Nelle ultime due settimane, la Nuova Caledonia, ricca di nichel, altre risorse naturali e con una popolazione di 270 mila abitanti, che nelle intenzioni di Parigi avrebbe dovuto essere l’Eldorado francese, ancora una volta è stata investita da violente proteste, che hanno portato alla morte di sette persone e a oltre 300 feriti intorno alla capitale caledoniana di Nouméa. Il governo francese è entrato in uno stato di massima allerta e il presidente Macron ha annullato diversi eventi ufficiali per tenere riunioni di emergenza. Ha prima dichiarato lo stato di emergenza (per almeno 12 giorni) conferendo al potere esecutivo maggiori poteri per tenere la situazione sotto controllo. Poi, il 23 maggio è volato a Nouméa, dove ha passato 18 ore e ha promesso di non forzare un cambiamento di voto nel territorio, insistendo però sul fatto che “il ritorno dell’ordine repubblicano è la priorità”. I manifestanti hanno detto che un ritardo non è sufficiente e che la riforma dovrà essere ritirata.
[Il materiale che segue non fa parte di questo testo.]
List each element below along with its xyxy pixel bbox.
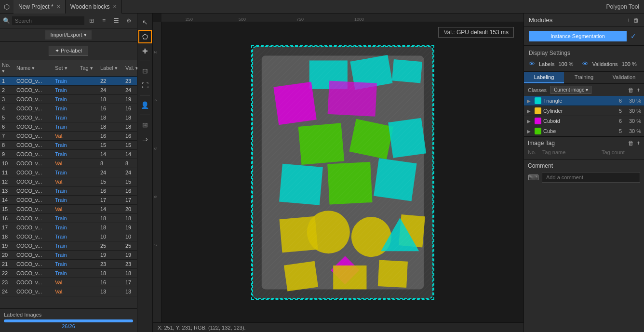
arrow-tool-btn[interactable]: ⇒ [138, 133, 152, 146]
cell-label: 15 [98, 141, 123, 149]
col-tag[interactable]: Tag ▾ [78, 61, 98, 75]
tab-labeling[interactable]: Labeling [524, 72, 564, 83]
class-name-label: Cylinder [543, 108, 610, 114]
val-value: GPU default 153 ms [456, 29, 509, 36]
table-row[interactable]: 6 COCO_v... Train 18 18 [0, 122, 137, 132]
filter-icon[interactable]: ≡ [99, 15, 109, 26]
col-set[interactable]: Set ▾ [53, 61, 78, 75]
table-row[interactable]: 20 COCO_v... Train 19 19 [0, 251, 137, 260]
class-name-label: Cuboid [543, 118, 610, 124]
table-row[interactable]: 5 COCO_v... Train 18 18 [0, 113, 137, 122]
cell-name: COCO_v... [14, 269, 53, 278]
validations-eye-icon[interactable]: 👁 [582, 60, 589, 67]
grid-tool-btn[interactable]: ⊞ [138, 118, 152, 132]
table-row[interactable]: 17 COCO_v... Train 18 19 [0, 223, 137, 232]
table-row[interactable]: 23 COCO_v... Val. 16 17 [0, 278, 137, 287]
person-tool-btn[interactable]: 👤 [138, 98, 152, 112]
cell-val: 18 [123, 214, 137, 223]
instance-segmentation-button[interactable]: Instance Segmentation [529, 31, 627, 41]
comment-title: Comment [528, 162, 640, 169]
cell-no: 12 [0, 177, 14, 186]
polygon-tool-btn[interactable]: ⬠ [138, 30, 152, 43]
segment-tool-btn[interactable]: ⛶ [138, 79, 152, 92]
table-row[interactable]: 1 COCO_v... Train 22 23 [0, 77, 137, 86]
table-row[interactable]: 7 COCO_v... Val. 16 16 [0, 132, 137, 141]
table-row[interactable]: 18 COCO_v... Train 10 10 [0, 232, 137, 241]
table-row[interactable]: 21 COCO_v... Train 23 23 [0, 260, 137, 269]
comment-input[interactable] [542, 172, 640, 183]
select-tool-btn[interactable]: ↖ [138, 15, 152, 29]
search-icon: 🔍 [3, 17, 10, 24]
settings-icon[interactable]: ⚙ [123, 15, 134, 26]
add-class-icon[interactable]: + [637, 87, 640, 93]
table-row[interactable]: 9 COCO_v... Train 14 14 [0, 150, 137, 159]
tab-training[interactable]: Training [564, 72, 604, 83]
delete-tag-icon[interactable]: 🗑 [628, 140, 634, 146]
import-export-button[interactable]: Import/Export ▾ [45, 30, 91, 40]
labels-eye-icon[interactable]: 👁 [529, 60, 535, 67]
ruler-tick-750: 750 [296, 17, 304, 22]
cell-tag [78, 205, 98, 213]
status-coordinates: X: 251, Y: 231; RGB: (122, 132, 123). [158, 325, 246, 331]
table-row[interactable]: 22 COCO_v... Train 18 18 [0, 269, 137, 278]
table-row[interactable]: 3 COCO_v... Train 18 19 [0, 95, 137, 104]
cell-set: Train [53, 186, 78, 195]
left-panel: 🔍 ⊞ ≡ ☰ ⚙ Import/Export ▾ ✦ Pre-label No… [0, 13, 137, 332]
table-row[interactable]: 16 COCO_v... Train 18 18 [0, 214, 137, 223]
table-row[interactable]: 2 COCO_v... Train 24 24 [0, 86, 137, 95]
checkmark-icon: ✓ [631, 32, 636, 40]
list-icon[interactable]: ☰ [111, 15, 122, 26]
tab-close-wooden-blocks[interactable]: ✕ [113, 4, 117, 9]
cell-label: 18 [98, 214, 123, 223]
cell-name: COCO_v... [14, 104, 53, 113]
class-color-swatch [535, 97, 541, 104]
canvas-content[interactable]: Val.: GPU default 153 ms [161, 22, 523, 322]
add-point-btn[interactable]: ✚ [138, 44, 152, 58]
cell-val: 24 [123, 168, 137, 177]
canvas-area[interactable]: 250 500 750 1000 2 4 5 6 7 Val.: GPU def… [153, 13, 523, 332]
cell-name: COCO_v... [14, 186, 53, 195]
delete-module-icon[interactable]: 🗑 [633, 17, 639, 24]
cell-val: 19 [123, 95, 137, 104]
tab-validation[interactable]: Validation [604, 72, 644, 83]
ruler-tick-500: 500 [239, 17, 246, 22]
tab-close-new-project[interactable]: ✕ [56, 4, 60, 9]
table-row[interactable]: 13 COCO_v... Train 16 16 [0, 186, 137, 196]
cell-no: 21 [0, 260, 14, 268]
table-row[interactable]: 8 COCO_v... Train 15 15 [0, 141, 137, 150]
cell-val: 10 [123, 232, 137, 241]
progress-bar-outer [4, 319, 133, 322]
table-row[interactable]: 4 COCO_v... Train 16 16 [0, 104, 137, 113]
table-row[interactable]: 14 COCO_v... Train 17 17 [0, 196, 137, 205]
pre-label-button[interactable]: ✦ Pre-label [49, 46, 88, 56]
bbox-tool-btn[interactable]: ⊡ [138, 64, 152, 78]
validations-text: Validations [592, 61, 618, 67]
tab-wooden-blocks[interactable]: Wooden blocks ✕ [66, 0, 122, 13]
col-label[interactable]: Label ▾ [98, 61, 123, 75]
cell-val: 23 [123, 260, 137, 268]
col-no[interactable]: No. ▾ [0, 61, 14, 75]
class-row[interactable]: ▶ Cube 5 30 % [524, 126, 644, 136]
tab-new-project[interactable]: New Project * ✕ [13, 0, 66, 13]
class-row[interactable]: ▶ Triangle 6 30 % [524, 96, 644, 106]
val-label-text: Val.: [443, 29, 456, 36]
add-module-icon[interactable]: + [627, 17, 631, 24]
table-row[interactable]: 15 COCO_v... Val. 14 20 [0, 205, 137, 214]
current-image-button[interactable]: Current image ▾ [550, 86, 591, 94]
table-row[interactable]: 10 COCO_v... Val. 8 8 [0, 159, 137, 168]
import-export-bar: Import/Export ▾ [0, 28, 137, 42]
class-row[interactable]: ▶ Cuboid 6 30 % [524, 116, 644, 126]
vertical-toolbar: ↖ ⬠ ✚ ⊡ ⛶ 👤 ⊞ ⇒ [137, 13, 153, 332]
cell-tag [78, 196, 98, 204]
progress-count: 26/26 [4, 323, 133, 329]
class-row[interactable]: ▶ Cylinder 5 30 % [524, 106, 644, 116]
add-tag-icon[interactable]: + [637, 140, 640, 146]
view-toggle-icon[interactable]: ⊞ [86, 15, 97, 26]
col-name[interactable]: Name ▾ [14, 61, 53, 75]
table-row[interactable]: 19 COCO_v... Train 25 25 [0, 241, 137, 251]
table-row[interactable]: 11 COCO_v... Train 24 24 [0, 168, 137, 177]
delete-class-icon[interactable]: 🗑 [628, 87, 634, 93]
table-row[interactable]: 24 COCO_v... Val. 13 13 [0, 287, 137, 296]
search-input[interactable] [12, 16, 84, 25]
table-row[interactable]: 12 COCO_v... Val. 15 15 [0, 177, 137, 186]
La tensione è rimasta alta per diversi giorni nella capitale Nouméa, dove sono stati chiusi gli aeroporti ed è stato imposto il coprifuoco nel tentativo fallito di prevenire disordini. Louis Le Franc, rappresentante della Francia nel territorio, ha definito un “miracolo” il numero limitato di vittime. I media locali hanno riferito di episodi di saccheggi, incendi dolosi e uso di armi da fuoco. In un’intervista radiofonica, il ministro francese degli Interni e dei Territori d’Oltremare1 Gérald Darmanin ha detto che “circa 100” agenti della sicurezza sono rimasti feriti e che era stato imposto il coprifuoco. Ha inviato quattro squadroni della gendarmeria dalla Francia (almeno 2 mila poliziotti), mentre dalla Polinesia francese sono stati fatti arrivare altri due squadroni. Giovani manifestanti hanno dato fuoco a fabbriche, concessionarie di automobili, attività commerciali, mediateche, banchine, farmacie, abitazioni. I vigili del fuoco hanno ricevuto almeno 1.500 chiamate e sono intervenuti in circa 200 incendi. Le aziende sono state saccheggiate. Secondo il pubblico ministero Yves Dupas, in poco più di una settimana quasi 400 edifici pubblici, aziende, negozi e abitazioni sono stati distrutti dagli incendi appiccati dai rivoltosi. Oltre 130 persone sono state arrestate. “La situazione resta molto tesa“, ha avvertito dopo alcuni giorni il primo ministro francese Gabriel Attal al termine di una nuova riunione d’emergenza, dopo che il rappresentante locale dello Stato francese aveva affermato che una “guerra civile” era imminente. Almeno 10 membri della Cellula di coordinamento delle azioni sul campo (CCAT), un gruppo indipendentista creato lo scorso novembre (un’emanazione dell’Union Calédonienne, la frangia radicale del partito indipendentista FLNKS) che ha dato impulso al movimento di protesta, sono stati messi agli arresti domiciliari. Nell’ambito dello stato di emergenza, la Francia ha vietato TikTok in Nuova Caledonia nel tentativo evidente di interrompere l’organizzazione delle proteste. La decisione ha consentito inoltre alle autorità di ordinare gli arresti domiciliari per le persone ritenute una minaccia per l’ordine pubblico, nonché di effettuare perquisizioni, sequestrare armi e sospendere il diritto alla libera riunione.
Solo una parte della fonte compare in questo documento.